Mes frères, c'est cela qui nous est demandé, et c'est à cela que nous répondrons avec la grâce de notre Dieu.

                                                                                                     Amen.

 

Homélie en la fête de Saint Jean.                27.12.89

 

Mes frères,

Etre témoin de Dieu et de son univers est pour nous une possibilité et un devoir. Par le baptême, nous avons reçu des organes nouveaux adaptés au monde de la surnature. Il suffit de s'en servir avec persévérance pour que finalement ils prennent la direction de notre vie.

Alors nous pouvons, comme l'Apôtre Jean, entendre, voir, toucher ce qui naturellement nous dépasse à l'infini. En d'autres termes, l'évolution normale d'une vie chrétienne conduit à l'expérience contemplative qui est plénitude de vie divine.

Il ne s'agit donc pas d'un passe-temps de dilettante. C'est le chemin que tout homme doit emprunter tôt ou tard. Qu'est-ce que le purgatoire ? Sinon l'obligation de passer par là pour accomplir sa destinée d'homme.

 

En répondant à l'appel de Dieu et en venant au monastère, nous avons choisi de courir de suite sur cette route, de la courir jusqu'au bout pour nous et pour les hommes qui ne font qu'un avec nous. Tel est la manière humble, discrète de témoigner de Dieu et de son univers.

L'Apôtre détaille une progression qui est aussi une unité existentielle : entendre, contempler de ses yeux, toucher de ses mains. Cela signifie une préhension globale et totale dans laquelle les organes de l'homme nouveau, de l'homme divinisé jouent tous ensembles.

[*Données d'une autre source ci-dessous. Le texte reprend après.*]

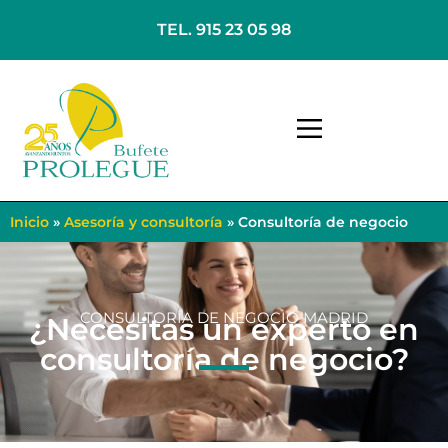
TEL. 915 23 05 98
Inicio
»
Asesoría y consultoría
»
Consultoría de negocio
CONSULTORÍA DE NEGOCIO MADRID
¿Necesitas un experto en
consultoría de negocio?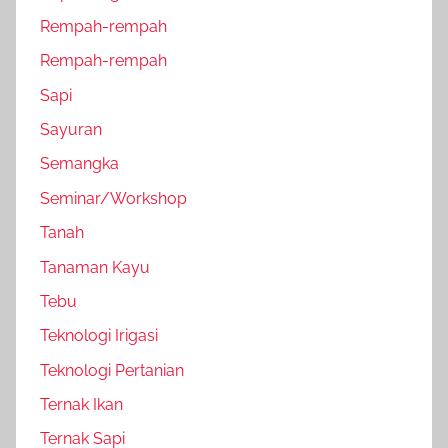
Rempah-rempah
Rempah-rempah
Sapi
Sayuran
Semangka
Seminar/Workshop
Tanah
Tanaman Kayu
Tebu
Teknologi Irigasi
Teknologi Pertanian
Ternak Ikan
Ternak Sapi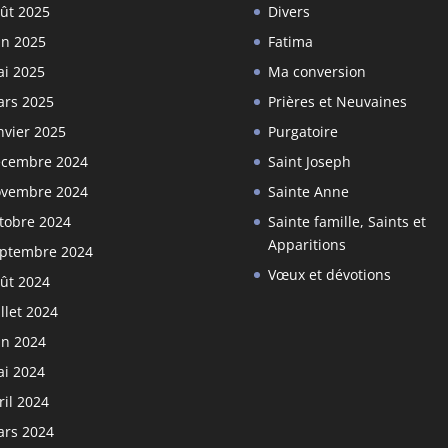
ût 2025
Divers
in 2025
Fatima
i 2025
Ma conversion
rs 2025
Prières et Neuvaines
nvier 2025
Purgatoire
cembre 2024
Saint Joseph
vembre 2024
Sainte Anne
tobre 2024
Sainte famille, Saints et
Apparitions
ptembre 2024
Vœux et dévotions
ût 2024
illet 2024
in 2024
i 2024
ril 2024
rs 2024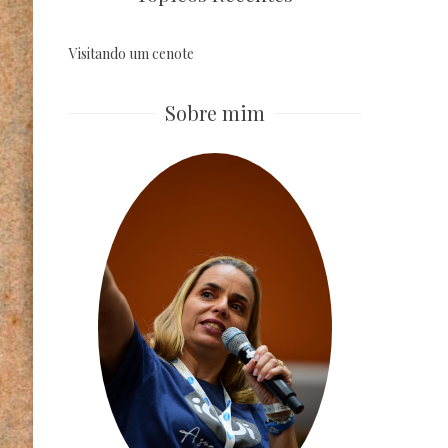
Visitando um cenote
Sobre mim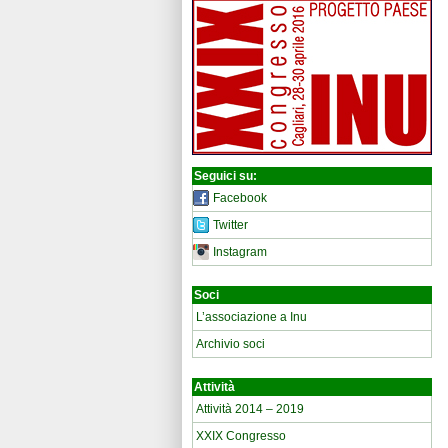
Seguici su:
Facebook
Twitter
Instagram
Soci
L’associazione a Inu
Archivio soci
Attività
Attività 2014 – 2019
XXIX Congresso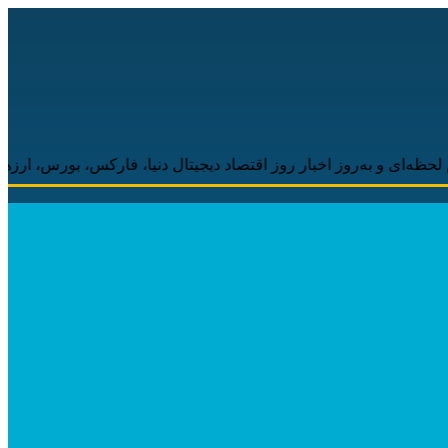
به‌روز اخبار روز اقتصاد دیجیتال دنیا، فارکس، بورس، ارزهای دیجیتال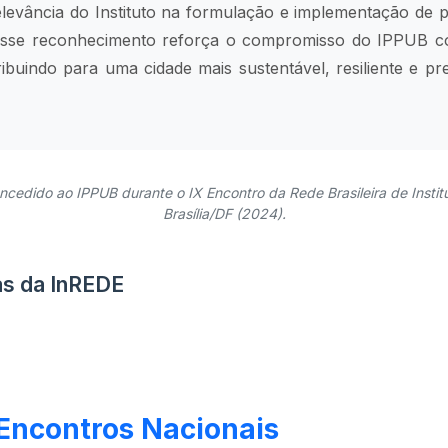
levância do Instituto na formulação e implementação de po
Esse reconhecimento reforça o compromisso do IPPUB c
ribuindo para uma cidade mais sustentável, resiliente e p
cedido ao IPPUB durante o IX Encontro da Rede Brasileira de Instit
Brasília/DF (2024).
as da InREDE
Encontros Nacionais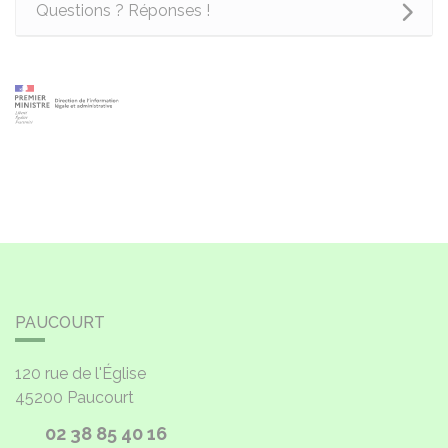
Questions ? Réponses !
PAUCOURT
120 rue de l'Église
45200
Paucourt
02 38 85 40 16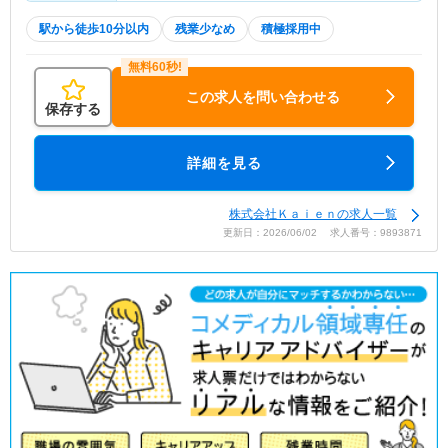
駅から徒歩10分以内
残業少なめ
積極採用中
この求人を問い合わせる
保存する
詳細を見る
株式会社Ｋａｉｅｎの求人一覧
更新日：2026/06/02 求人番号：9893871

En termes plus théologiques, nous parlerons de la foi, de l'espérance et de la charité. La foi qui entend, l'espérance qui touche et la charité qui contemple. L'être entier est saisi, converti et transfiguré.

 

Mes frères, cette vie de communion avec Dieu, et entre nous, dans la lumière de l'amour, tel est le terme de notre recherche, de notre route. Alors, si nous allons jusqu'au bout, nous serons vraiment témoins de Dieu car il vivra en nous et nous vivrons en lui. Puisse-t-il nous conduire jusque là ?

 

                                                                                             Amen.

 

Homélie : Siméon témoin de la Lumière.          29.12.89

 

Mes frères,

 

Dès l'instant où l'on parle de l'univers de Dieu, il est question de lumière. C'est Dieu tout entier qui est lumière, Dieu dans la Trinité de ses Personnes. Et quand il revêt notre chair d'homme, sa lumière habite le Christ Jésus.

Jésus se proclamera lui-même lumière du monde, Lui que Siméon avait déjà reconnu comme lumière qui éclaire les nations païennes, Lui que les Apôtres annonceront comme Lumière à toutes les nations.

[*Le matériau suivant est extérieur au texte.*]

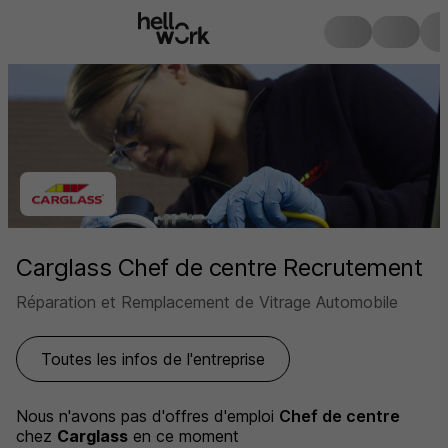
Carglass Chef de centre Recrutement
Réparation et Remplacement de Vitrage Automobile
Toutes les infos de l'entreprise
Nous n'avons pas d'offres d'emploi
Chef de centre
chez
Carglass
en ce moment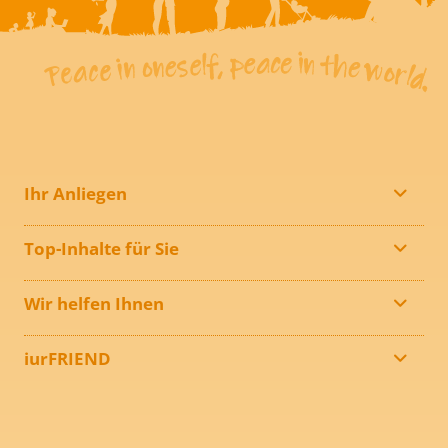
Ihr Anliegen
Top-Inhalte für Sie
Wir helfen Ihnen
iurFRIEND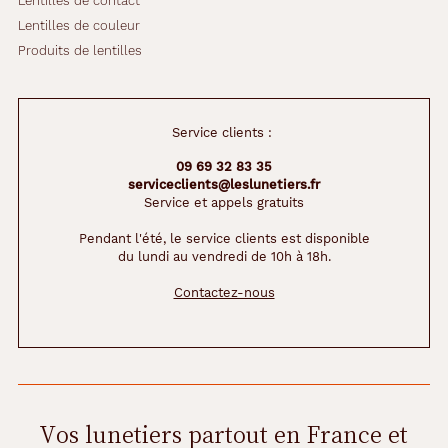
Lentilles de contact
Lentilles de couleur
Produits de lentilles
Service clients :
09 69 32 83 35
serviceclients@leslunetiers.fr
Service et appels gratuits
Pendant l'été, le service clients est disponible
du lundi au vendredi de 10h à 18h.
Contactez-nous
Vos lunetiers partout en France et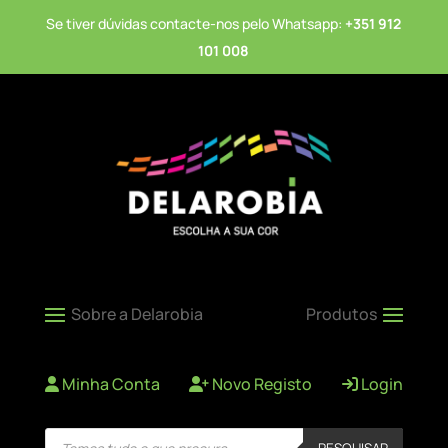
Se tiver dúvidas contacte-nos pelo Whatsapp:
+351 912
101 008
Minha Conta
Novo Registo
Login
Products
PESQUISAR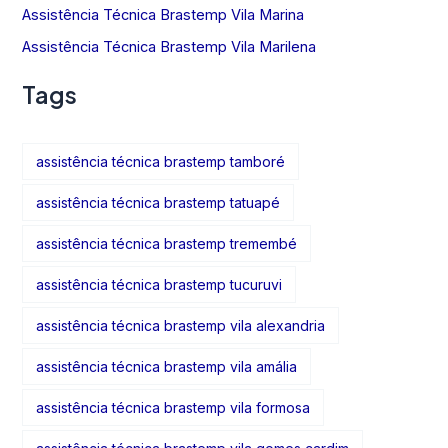
Assistência Técnica Brastemp Vila Marina
Assistência Técnica Brastemp Vila Marilena
Tags
assistência técnica brastemp tamboré
assistência técnica brastemp tatuapé
assistência técnica brastemp tremembé
assistência técnica brastemp tucuruvi
assistência técnica brastemp vila alexandria
assistência técnica brastemp vila amália
assistência técnica brastemp vila formosa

Et aujourd'hui, mes frères, dans l'économie du Salut telle que nous la vivons, cette Lumière se manifeste dans la Personne de l'Esprit Saint. C'est elle qui fait les saints, les contemplatifs et les martyrs.

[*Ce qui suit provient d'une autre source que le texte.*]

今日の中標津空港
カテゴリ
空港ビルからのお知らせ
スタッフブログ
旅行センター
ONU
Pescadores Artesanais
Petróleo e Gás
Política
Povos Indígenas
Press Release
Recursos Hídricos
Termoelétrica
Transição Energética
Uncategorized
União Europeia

Rendre témoignage à Dieu et à son univers, c'est être soi-même devenu lumière en faisant un seul esprit avec le Christ. Il s'agit, comme dit l'Apôtre, de marcher dans la voie où Jésus lui-même a marché.

Cette voie, nous la connaissons, c'est celle de l'amour et, bien précisément, l'amour des frères avec lesquels on vit. Celui qui aime son frère demeure dans la lumière. Celui qui n'aime pas son frère est dans les ténèbres.

Ce que nous dit l'Apôtre est à prendre au sérieux. Notre charité fraternelle manifeste ce que nous sommes. Si elle est vivante, nous sommes des êtres de lumière. Si elle est absente ou moribonde, nous sommes étrangers à la lumière, au Christ et à Dieu.

 

Etre témoin de Dieu et de son univers de lumière, c'est donc concrètement avoir pour nos frères une charité agissante. Cette charité est d'abord dans le coeur, puis elle paraît au-dehors dans les paroles et les gestes.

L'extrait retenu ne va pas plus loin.